Responsibilities:
- Architect and implement the company's Big Data system using AWS Cloud services (Kinesis, EC2, S3, Auto-Scaling, Load-Balancer, Cloud Watch).
- Implement data models developed by our learning scientists for deeper understanding around learning in interactive digital spaces, including educational games, simulations, and technology enhanced assessment items.
- Build and interpret probabilistic models of complex, highly-dimensional datasets.
- Write semantic classification algorithms using a combination of Python, Java, C, C++, Scala, Scalding, R, Julia etc.
- Organize, analyze, retrieve, classify, and report on student json clickstream and log data streams.
- Design and execute software at production scale by utilizing machine learning and data mining techniques to estimate learning efficacy and clusters of learning styles.
- Develop and/or assist in the creation of advanced Data visualizations to transform information into insights (like D3.js or Famo.us) These visualizations will be utilized for learning domain experts to identify how to tackle student misconceptions, as well as to discover opportunities to optimize emergent learning pathways.

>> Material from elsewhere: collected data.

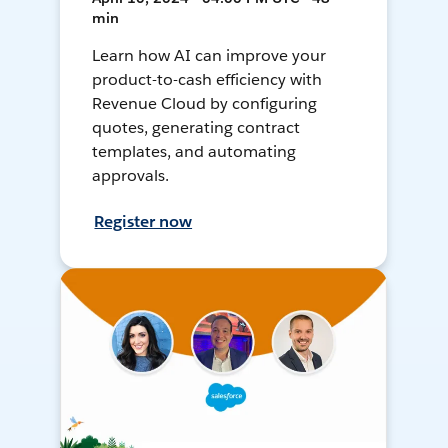
min
Learn how AI can improve your
product-to-cash efficiency with
Revenue Cloud by configuring
quotes, generating contract
templates, and automating
approvals.
Register now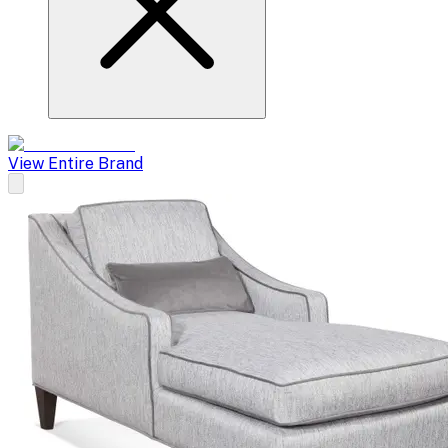
View Entire Brand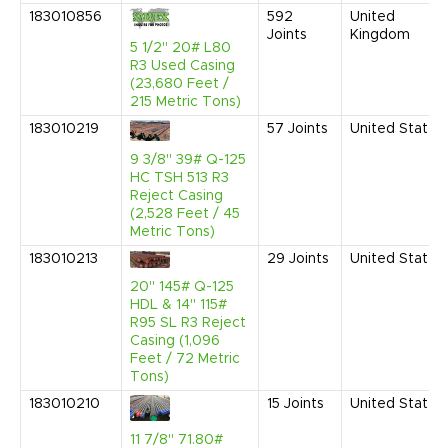
183010856
592
United
Joints
Kingdom
5 1/2" 20# L80
R3 Used Casing
(23,680 Feet /
215 Metric Tons)
183010219
57
Joints
United States
9 3/8" 39# Q-125
HC TSH 513 R3
Reject Casing
(2,528 Feet / 45
Metric Tons)
183010213
29
Joints
United States
20" 145# Q-125
HDL & 14" 115#
R95 SL R3 Reject
Casing (1,096
Feet / 72 Metric
Tons)
183010210
15
Joints
United States
11 7/8" 71.80#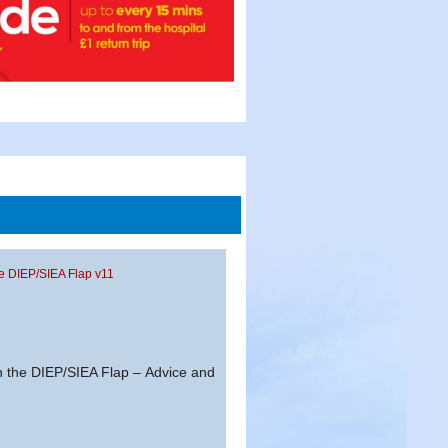
he DIEP/SIEA Flap v11
n the DIEP/SIEA Flap – Advice and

- Oversee the entire data processing cycle, including: data collection, normalization, extraction, and cleansing (ETL).
- Apply advanced data and parallel programming frameworks (Spark or Map/Reduce) to effect real-world solutions. We seek a skilled practitioner who can also advance the state of the art.
- Present to all levels of the organization including peers, senior management, and external customers.